(TASK TO COMPLETE) Among the entries below, only the lines from the one with "Root Canals / Endodontics" through the one with "Answer Accepted" are to be retyped, exactly and without pictures.
* * *
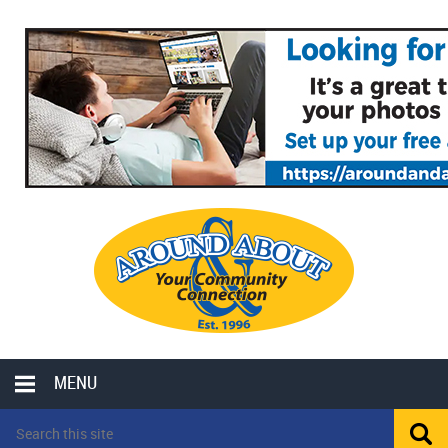
MENU
LOCAL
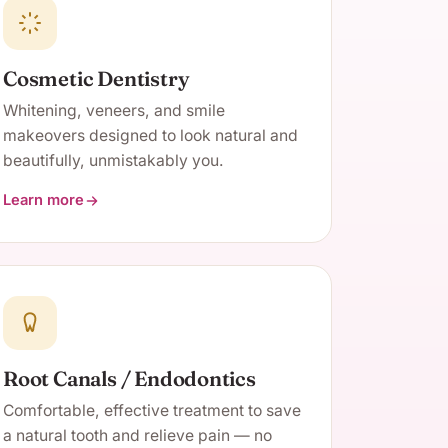
Cosmetic Dentistry
Whitening, veneers, and smile
makeovers designed to look natural and
beautifully, unmistakably you.
Learn more
about Cosmetic Dentistry
Root Canals / Endodontics
Comfortable, effective treatment to save
a natural tooth and relieve pain — no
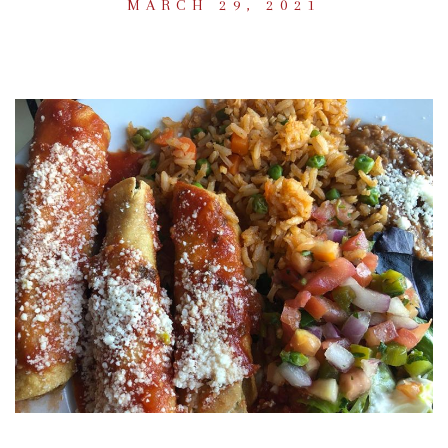
MARCH 29, 2021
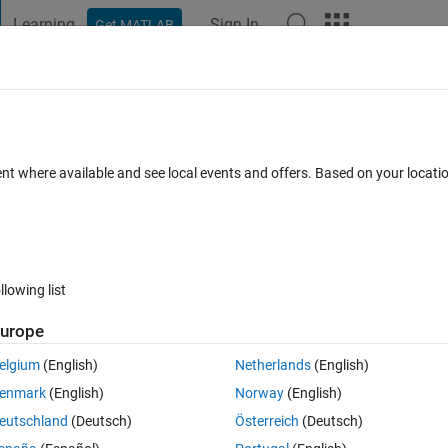
Learning
Sign In
Get MATLAB
t Playground
Discussions
Contests
Blogs
Post
More
 FAQs
More
fferent size constraints
ent where available and see local events and offers. Based on your locat
Answer Accepted
Updated 1 Mar 2021
7 Views (30 days)
llowing list
urope
0 votes
Open in MATLAB Online
elgium
(English)
Netherlands
(English)
al):
enmark
(English)
Norway
(English)
Theme
eutschland
(Deutsch)
Österreich
(Deutsch)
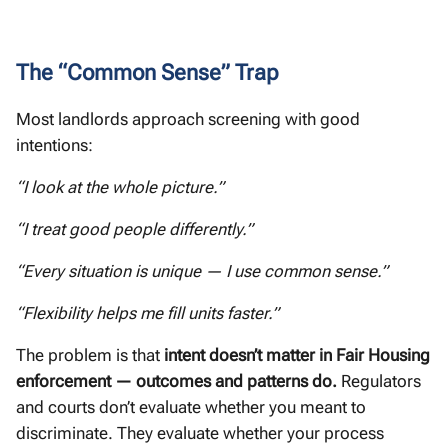
The “Common Sense” Trap
Most landlords approach screening with good
intentions:
“I look at the whole picture.”
“I treat good people differently.”
“Every situation is unique — I use common sense.”
“Flexibility helps me fill units faster.”
The problem is that
intent doesn’t matter in Fair Housing
enforcement — outcomes and patterns do.
Regulators
and courts don’t evaluate whether you meant to
discriminate. They evaluate whether your process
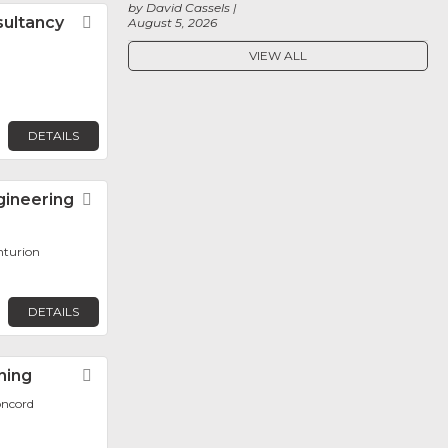
by David Cassels
sultancy
Favorite
August 5, 2026
VIEW ALL
DETAILS
gineering
Favorite
nturion
DETAILS
ning
Favorite
oncord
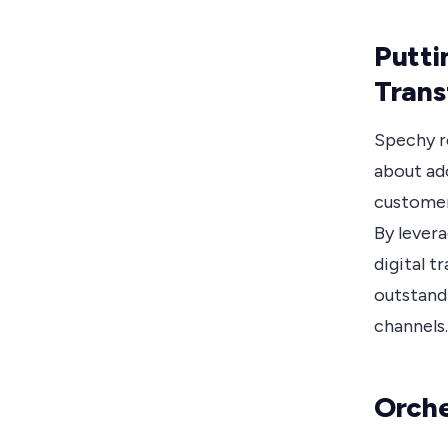
Putti
Trans
Spechy re
about ad
customer 
By lever
digital t
outstand
channels.
Orche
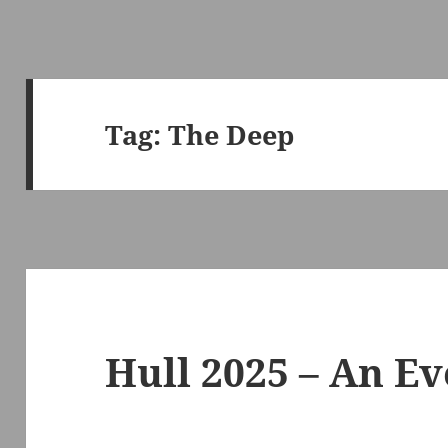
Tag:
The Deep
Hull 2025 – An Ev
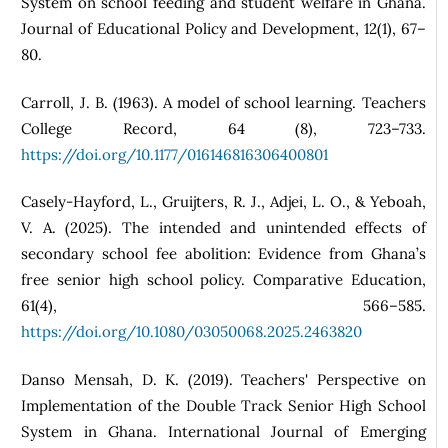
System on school feeding and student welfare in Ghana.
Journal of Educational Policy and Development, 12(1), 67–
80.
Carroll, J. B. (1963). A model of school learning. Teachers
College Record, 64 (8), 723–733.
https://doi.org/10.1177/016146816306400801
Casely-Hayford, L., Gruijters, R. J., Adjei, L. O., & Yeboah,
V. A. (2025). The intended and unintended effects of
secondary school fee abolition: Evidence from Ghana’s
free senior high school policy. Comparative Education,
61(4), 566–585.
https://doi.org/10.1080/03050068.2025.2463820
Danso Mensah, D. K. (2019). Teachers' Perspective on
Implementation of the Double Track Senior High School
System in Ghana. International Journal of Emerging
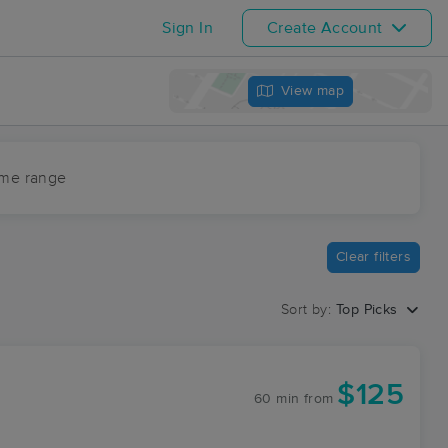
Sign In
Create Account
View map
ime range
Clear filters
Sort by:
Top Picks
$125
60 min
from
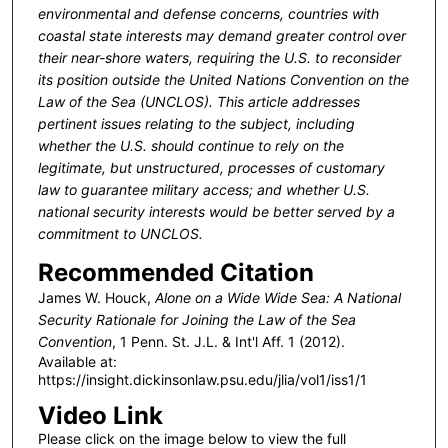
environmental and defense concerns, countries with
coastal state interests may demand greater control over
their near-shore waters, requiring the U.S. to reconsider
its position outside the United Nations Convention on the
Law of the Sea (UNCLOS).
This article addresses
pertinent issues relating to the subject, including
whether the U.S. should continue to rely on the
legitimate, but unstructured, processes of customary
law to guarantee military access; and whether U.S.
national security interests would be better served by a
commitment to UNCLOS.
Recommended Citation
James W. Houck,
Alone on a Wide Wide Sea: A National
Security Rationale for Joining the Law of the Sea
Convention
, 1 P
enn
. S
t
. J.L. & I
nt'l
A
ff
. 1 (2012).
Available at:
https://insight.dickinsonlaw.psu.edu/jlia/vol1/iss1/1
Video Link
Please click on the image below to view the full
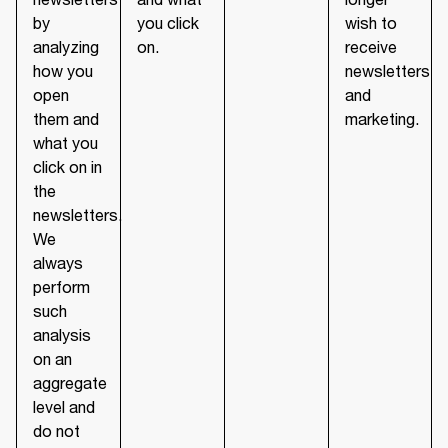
by
you click
wish to
analyzing
on.
receive
how you
newsletters
open
and
them and
marketing.
what you
click on in
the
newsletters.
We
always
perform
such
analysis
on an
aggregate
level and
do not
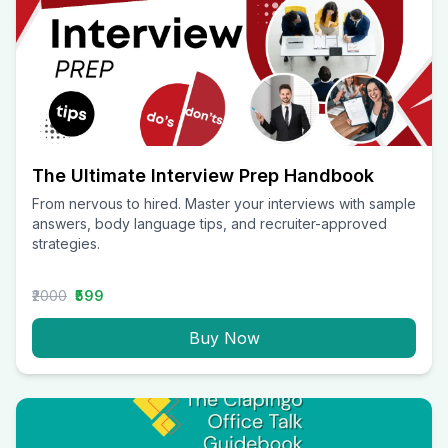
The Ultimate Interview Prep Handbook
From nervous to hired. Master your interviews with sample
answers, body language tips, and recruiter-approved
strategies.
₹2000
₹599
Buy Now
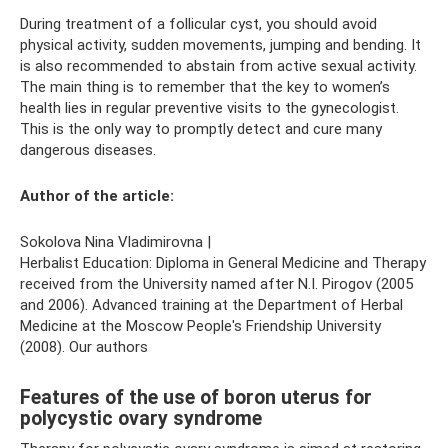
During treatment of a follicular cyst, you should avoid
physical activity, sudden movements, jumping and bending. It
is also recommended to abstain from active sexual activity.
The main thing is to remember that the key to women’s
health lies in regular preventive visits to the gynecologist.
This is the only way to promptly detect and cure many
dangerous diseases.
Author of the article:
Sokolova Nina Vladimirovna |
Herbalist Education: Diploma in General Medicine and Therapy
received from the University named after N.I. Pirogov (2005
and 2006). Advanced training at the Department of Herbal
Medicine at the Moscow People's Friendship University
(2008). Our authors
Features of the use of boron uterus for
polycystic ovary syndrome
* * *
(ANSWER)
Root Canals / Endodontics
Comfortable, effective treatment to save
a natural tooth and relieve pain — no
MARCH 29, 2021
Learning
Sign In
Get MATLAB
t Playground
Discussions
Contests
Blogs
Post
More
 FAQs
More
fferent size constraints
ent where available and see local events and offers. Based on your locat
Answer Accepted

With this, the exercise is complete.